Kanien'kehá:ka elders win fight for injunction to stop work at Montreal's old Royal Vic hospital

Kanien'kehá:ka elders win fight for injunction to stop work at Montreal's old Royal Vic hospital

A Quebec Superior Court judge has granted an emergency injunction to stop excavation work on the old Royal Victoria Hospital site in Montreal as requested by a group of Kanien'kehá:ka elders.

The group, called the Kanien'kehá:ka kahnistensera (Mohawk Mothers), believes there may be unmarked graves of Indigenous people, including children, on or near the site following CIA-funded brainwashing experiments in the 1950s and 1960s.

They say the site may also house archeological remains from the first pre-colonial Iroquois village.

The group filed a civil suit in March demanding the suspension of McGill University's redevelopment plans for part of the former hospital.

After two days of hearings this week, a judge issued an oral decision Thursday afternoon in the group's favour, granting the emergency, temporary injunction they requested.

Kahentinetha, who is part of the group and a member of the Bear Clan in Kahnawà:ke, said when the decision was read, a lawyer turned around to tell her that she had just made history.

"We were so excited. We couldn't even understand what had happened," said Kahentinetha, whose group has been demanding the suspension of the redevelopment plans for the past year. She said the win signifies dignity for her people.

"It maybe represents that this whole issue of the genocide that happened to us, which has been pushed under the rug, is going to come back out now, because now we have the means," said Kahentinetha.

Ivanoh Demers/Radio-Canada
Ivanoh Demers/Radio-Canada

A landmark decision

Kimberly Murray, a federally-appointed independent special interlocutor for missing children and unmarked graves and burial sites, called this a landmark decision for Canada.

"It was a really significant decision yesterday — a very significant case for the entire country," said Murray, who was a third-party intervenor in the hearings, in an interview with CBC News.

"We have situations that are happening across Turtle Island, where similar things are happening, where communities are trying to stop developers until they do the search. Now we have a decision of a court that expresses the importance of taking the time of talking to each other … so that we don't continue to have these disputes moving forward."

WATCH | Special interlocutor says decision sets a precedent in Canada: 

The injunction — effective immediately — stops all excavation on the site for three to four months. Despite the case scheduled to be heard this week, work had recently started on the site.

"That is not helpful for reconciliation," Murray said. "They could have waited until the court case was heard to determine whether to start putting the shovels in the ground.

Kahentinetha and Murray hope the decision allows the parties involved to now meet out of court to negotiate a way to protect and respect the site.

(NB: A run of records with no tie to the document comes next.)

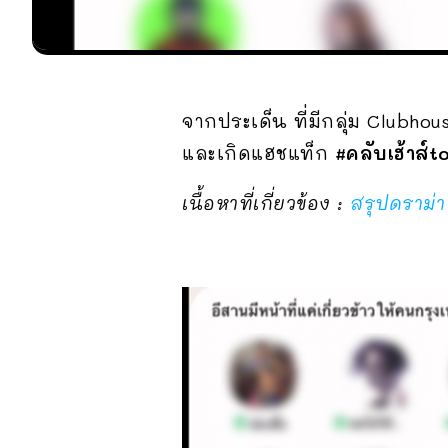
จากประเด็น ที่มีกลุ่ม Clubho
และเกิดแฮชแท็ก
#คลับเฮ้าส์t
เนื้อหาที่เกี่ยวข้อง :
สรุปดราม่า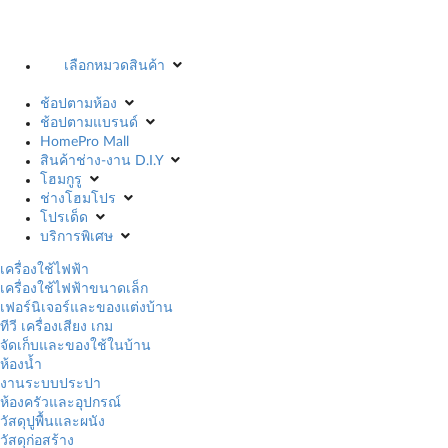
เลือกหมวดสินค้า
ช้อปตามห้อง
ช้อปตามแบรนด์
HomePro Mall
สินค้าช่าง-งาน D.I.Y
โฮมกูรู
ช่างโฮมโปร
โปรเด็ด
บริการพิเศษ
เครื่องใช้ไฟฟ้า
เครื่องใช้ไฟฟ้าขนาดเล็ก
เฟอร์นิเจอร์และของแต่งบ้าน
ทีวี เครื่องเสียง เกม
จัดเก็บและของใช้ในบ้าน
ห้องน้ำ
งานระบบประปา
ห้องครัวและอุปกรณ์
วัสดุปูพื้นและผนัง
วัสดุก่อสร้าง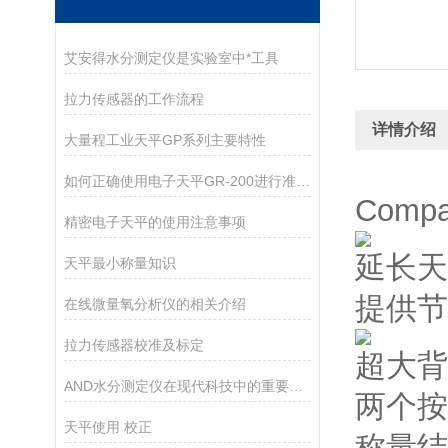
艾安得水分测定仪是实验室中*工具
拉力传感器的工作流程
详情介绍
大量程工业天平GP系列主要特性
如何正确使用电子天平GR-200进行准确测量？
Comp
精密电子天平的使用注意事项
延长天
天平最小称量知识
提供节
在线微量氧分析仪的相关介绍
拉力传感器校准及标定
超大背
AND水分测定仪在现代科技中的重要作用
两个按
天平使用 校正
称量结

SQI says all stakeholders informed of excavation work

When reached for comment by CBC News, McGill University forwarded all questions to the Société québécoise des infrastructures (SQI), which is responsible for the revitalization of the site.

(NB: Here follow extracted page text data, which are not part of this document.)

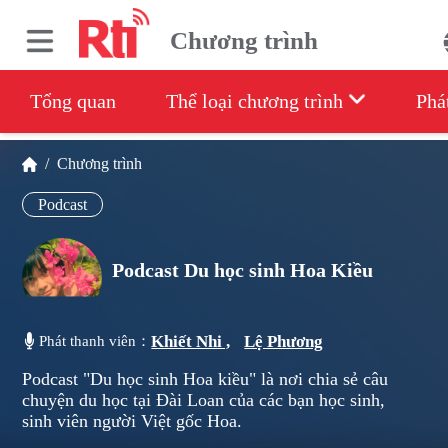
Chương trình
Tổng quan
Thể loại chương trình
Phá
/
Chương trình
Podcast
Podcast Du học sinh Hoa Kiều
Khiết Nhi ,
Lệ Phương
Phát thanh viên：
Podcast "Du học sinh Hoa kiều" là nơi chia sẻ câu
chuyện du học tại Đài Loan của các bạn học sinh,
sinh viên người Việt gốc Hoa.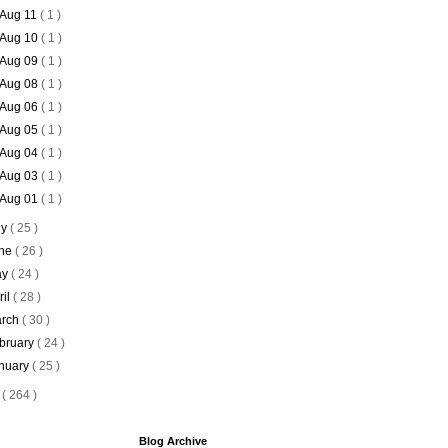
Aug 11
( 1 )
Aug 10
( 1 )
Aug 09
( 1 )
Aug 08
( 1 )
Aug 06
( 1 )
Aug 05
( 1 )
Aug 04
( 1 )
Aug 03
( 1 )
Aug 01
( 1 )
ly
( 25 )
ne
( 26 )
ay
( 24 )
ril
( 28 )
rch
( 30 )
bruary
( 24 )
nuary
( 25 )
5
( 264 )
Blog Archive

Francis Martel, an SQI spokesperson, said excavation in front of the Hersey Pavilion was completed Wednesday. It was done to connect sewer and water lines so as to make the building independent from the former hospital, he said.

Archaeological research was carried out before the work began, he said.

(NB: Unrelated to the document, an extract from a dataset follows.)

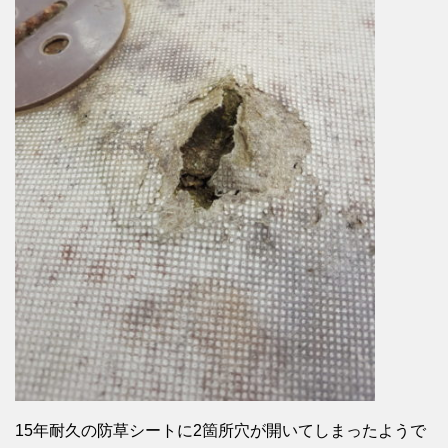
15年耐久の防草シートに2箇所穴が開いてしまったようで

Archaeologists were on site during each excavation, as were invited representatives of the Indigenous communities, he said. A bioarchaeologist, who specializes in the study of skeletal remains, was also available to provide expertise, Martel said.

The SQI has held meetings with members of the local Indigenous communities and other interested stakeholders over the past few days, and everything was communicated through an Oct. 3 newsletter that was widely distributed, he said.

If significant archaeological remains were uncovered, the work would have been interrupted and measures to protect the remains would have been applied, he added.

The SQI is developing a master plan for the entire hospital site in collaboration with McGill University, the Ministry of Culture and the city of Montreal, he said.

The SQI will also continue to keep Indigenous communities and all other stakeholders informed if other work must be done on the hospital site, said Martel.